The full set of entries needs to be reproduced exactly.

RECORDS SUPPLIED section start

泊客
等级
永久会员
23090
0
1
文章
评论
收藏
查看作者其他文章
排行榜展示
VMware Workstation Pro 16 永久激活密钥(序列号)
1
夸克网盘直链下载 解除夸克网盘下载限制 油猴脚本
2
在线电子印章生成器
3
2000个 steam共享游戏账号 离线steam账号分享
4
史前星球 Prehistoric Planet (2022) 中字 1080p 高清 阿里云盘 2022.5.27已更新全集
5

RECORDS SUPPLIED section end

# SOLVED EXERCISE
泊客
等级
永久会员
23090
0
1
文章
评论
收藏
查看作者其他文章
排行榜展示
VMware Workstation Pro 16 永久激活密钥(序列号)
1
夸克网盘直链下载 解除夸克网盘下载限制 油猴脚本
2
在线电子印章生成器
3
2000个 steam共享游戏账号 离线steam账号分享
4
史前星球 Prehistoric Planet (2022) 中字 1080p 高清 阿里云盘 2022.5.27已更新全集
5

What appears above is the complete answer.